■ **DATA RECORDS**
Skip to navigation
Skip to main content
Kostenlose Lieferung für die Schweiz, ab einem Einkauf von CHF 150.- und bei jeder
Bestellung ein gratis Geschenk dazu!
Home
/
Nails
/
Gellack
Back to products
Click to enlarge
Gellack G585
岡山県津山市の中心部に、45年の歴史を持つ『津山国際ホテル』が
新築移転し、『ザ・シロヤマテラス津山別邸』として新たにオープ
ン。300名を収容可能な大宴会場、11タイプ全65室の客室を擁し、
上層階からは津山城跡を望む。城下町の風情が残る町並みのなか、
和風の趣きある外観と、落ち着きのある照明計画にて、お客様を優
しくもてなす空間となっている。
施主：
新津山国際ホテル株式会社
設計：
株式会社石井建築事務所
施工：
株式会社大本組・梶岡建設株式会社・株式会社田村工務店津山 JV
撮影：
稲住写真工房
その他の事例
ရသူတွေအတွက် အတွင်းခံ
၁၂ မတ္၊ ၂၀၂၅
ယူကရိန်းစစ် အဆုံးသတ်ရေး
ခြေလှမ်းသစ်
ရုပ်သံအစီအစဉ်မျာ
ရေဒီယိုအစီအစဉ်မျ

...

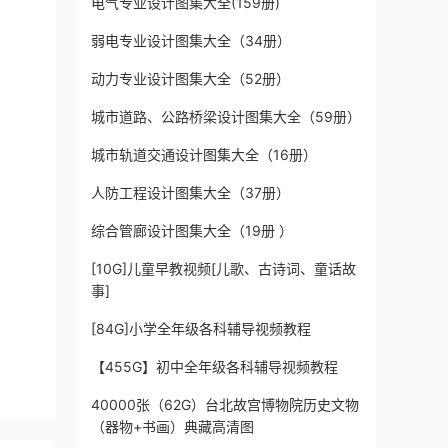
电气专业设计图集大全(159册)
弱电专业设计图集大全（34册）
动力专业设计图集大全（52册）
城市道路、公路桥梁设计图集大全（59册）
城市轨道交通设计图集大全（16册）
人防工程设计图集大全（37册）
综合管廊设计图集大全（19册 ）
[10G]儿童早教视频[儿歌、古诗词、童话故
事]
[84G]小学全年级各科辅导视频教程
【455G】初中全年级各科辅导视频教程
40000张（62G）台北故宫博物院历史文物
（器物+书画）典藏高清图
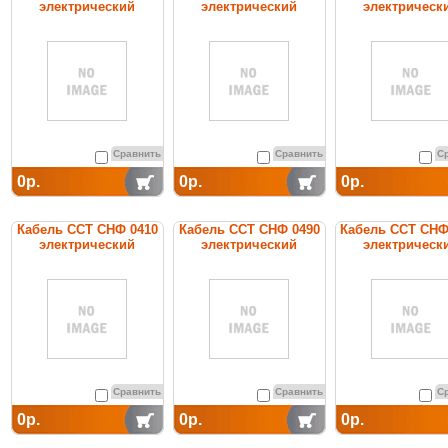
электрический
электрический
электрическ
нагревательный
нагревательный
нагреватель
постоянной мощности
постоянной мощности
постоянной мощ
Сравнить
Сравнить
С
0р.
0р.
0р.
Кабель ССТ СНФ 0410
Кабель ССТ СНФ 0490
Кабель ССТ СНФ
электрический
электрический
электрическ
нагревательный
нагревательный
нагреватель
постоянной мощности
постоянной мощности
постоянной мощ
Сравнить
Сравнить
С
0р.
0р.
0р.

■ **REQUIRED ACTION**
Take exactly the lines from the one containing "Skip to navigation" through the one containing "ရေဒီယိုအစီအစဉ်မျ" in the data above, and output them with nothing added.

■ **RESPONSE TO THIS TASK**
Skip to navigation
Skip to main content
Kostenlose Lieferung für die Schweiz, ab einem Einkauf von CHF 150.- und bei jeder
Bestellung ein gratis Geschenk dazu!
Home
/
Nails
/
Gellack
Back to products
Click to enlarge
Gellack G585
岡山県津山市の中心部に、45年の歴史を持つ『津山国際ホテル』が
新築移転し、『ザ・シロヤマテラス津山別邸』として新たにオープ
ン。300名を収容可能な大宴会場、11タイプ全65室の客室を擁し、
上層階からは津山城跡を望む。城下町の風情が残る町並みのなか、
和風の趣きある外観と、落ち着きのある照明計画にて、お客様を優
しくもてなす空間となっている。
施主：
新津山国際ホテル株式会社
設計：
株式会社石井建築事務所
施工：
株式会社大本組・梶岡建設株式会社・株式会社田村工務店津山 JV
撮影：
稲住写真工房
その他の事例
ရသူတွေအတွက် အတွင်းခံ
၁၂ မတ္၊ ၂၀၂၅
ယူကရိန်းစစ် အဆုံးသတ်ရေး
ခြေလှမ်းသစ်
ရုပ်သံအစီအစဉ်မျာ
ရေဒီယိုအစီအစဉ်မျ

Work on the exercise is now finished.